Extracted records

▶

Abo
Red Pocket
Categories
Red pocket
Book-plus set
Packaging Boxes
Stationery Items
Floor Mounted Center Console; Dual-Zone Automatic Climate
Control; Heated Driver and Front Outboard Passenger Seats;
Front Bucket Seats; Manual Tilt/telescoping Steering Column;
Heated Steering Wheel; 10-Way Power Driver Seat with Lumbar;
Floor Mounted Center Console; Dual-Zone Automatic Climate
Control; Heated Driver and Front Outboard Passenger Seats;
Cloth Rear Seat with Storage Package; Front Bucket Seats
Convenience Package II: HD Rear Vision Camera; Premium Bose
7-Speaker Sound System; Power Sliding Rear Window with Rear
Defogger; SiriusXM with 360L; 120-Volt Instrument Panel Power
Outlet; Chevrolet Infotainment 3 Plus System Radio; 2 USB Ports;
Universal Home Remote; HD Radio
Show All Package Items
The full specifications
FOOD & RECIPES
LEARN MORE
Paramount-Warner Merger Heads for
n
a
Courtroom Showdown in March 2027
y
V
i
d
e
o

◀
▶

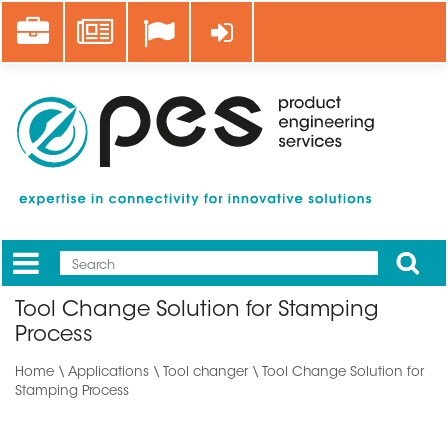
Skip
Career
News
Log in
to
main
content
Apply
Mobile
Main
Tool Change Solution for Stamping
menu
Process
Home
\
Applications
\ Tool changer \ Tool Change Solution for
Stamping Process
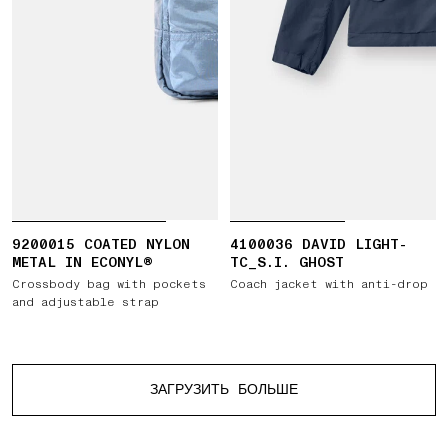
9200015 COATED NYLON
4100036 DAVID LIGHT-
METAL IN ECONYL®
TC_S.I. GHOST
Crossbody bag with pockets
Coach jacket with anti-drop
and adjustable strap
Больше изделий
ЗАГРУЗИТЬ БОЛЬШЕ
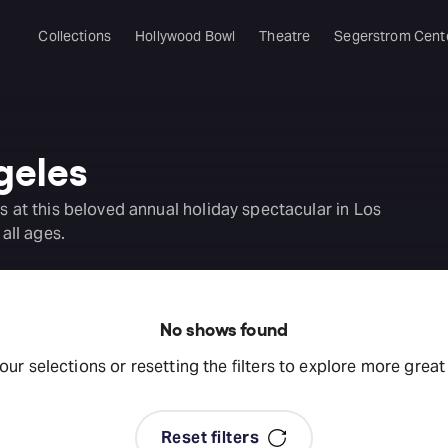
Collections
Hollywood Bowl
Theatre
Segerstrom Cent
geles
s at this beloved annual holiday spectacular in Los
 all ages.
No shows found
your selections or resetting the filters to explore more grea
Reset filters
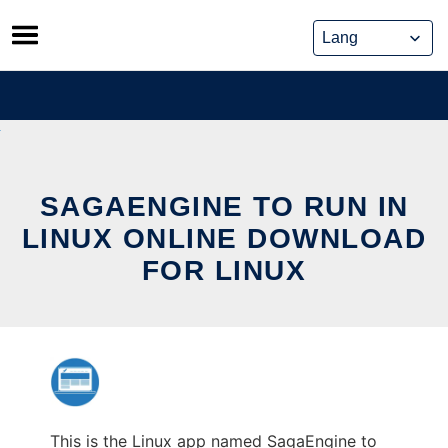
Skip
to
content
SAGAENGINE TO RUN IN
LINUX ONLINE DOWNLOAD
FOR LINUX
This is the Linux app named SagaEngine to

◀
▶

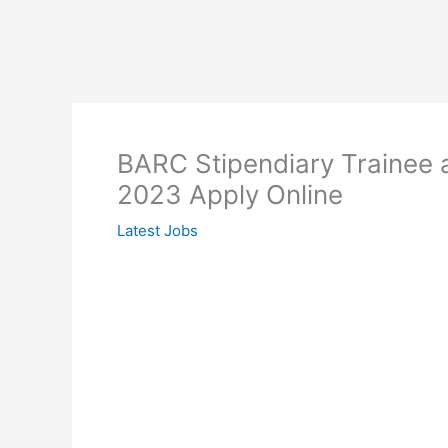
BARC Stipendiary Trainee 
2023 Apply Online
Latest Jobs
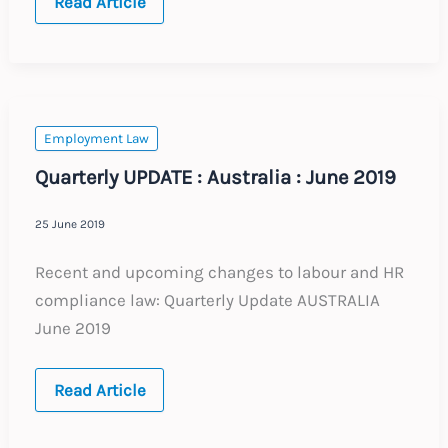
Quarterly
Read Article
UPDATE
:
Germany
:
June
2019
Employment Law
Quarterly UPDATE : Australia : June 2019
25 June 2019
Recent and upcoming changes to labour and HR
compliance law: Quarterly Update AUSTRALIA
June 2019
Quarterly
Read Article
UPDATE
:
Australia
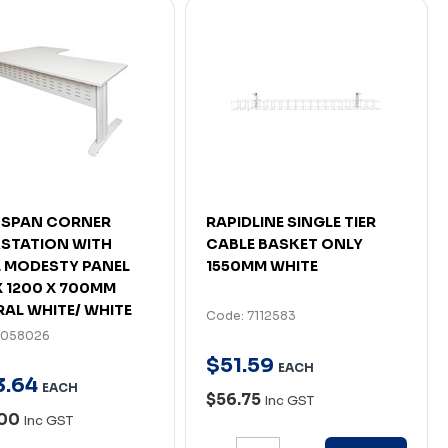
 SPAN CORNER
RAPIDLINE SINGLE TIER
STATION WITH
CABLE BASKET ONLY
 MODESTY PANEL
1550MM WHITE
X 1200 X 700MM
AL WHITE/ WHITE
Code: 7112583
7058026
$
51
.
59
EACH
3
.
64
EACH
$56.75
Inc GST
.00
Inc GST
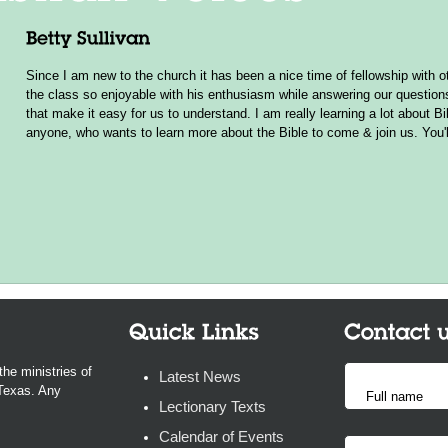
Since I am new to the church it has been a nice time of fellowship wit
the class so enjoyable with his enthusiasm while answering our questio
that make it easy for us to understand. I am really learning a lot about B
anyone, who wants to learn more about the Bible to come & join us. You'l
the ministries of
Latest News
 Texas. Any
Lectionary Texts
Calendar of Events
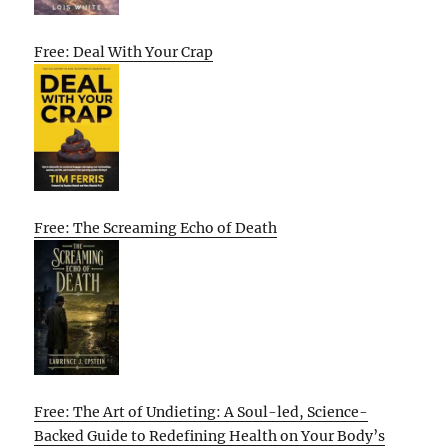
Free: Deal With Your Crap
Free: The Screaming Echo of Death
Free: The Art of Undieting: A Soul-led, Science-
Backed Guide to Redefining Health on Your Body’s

◀

> [WORK ORDER]: Lines that hold "Package" are the ones to copy, so pick each out from the data.

> [REPLY]:
Cloth Rear Seat with Storage Package; Front Bucket Seats
Convenience Package II: HD Rear Vision Camera; Premium Bose
Show All Package Items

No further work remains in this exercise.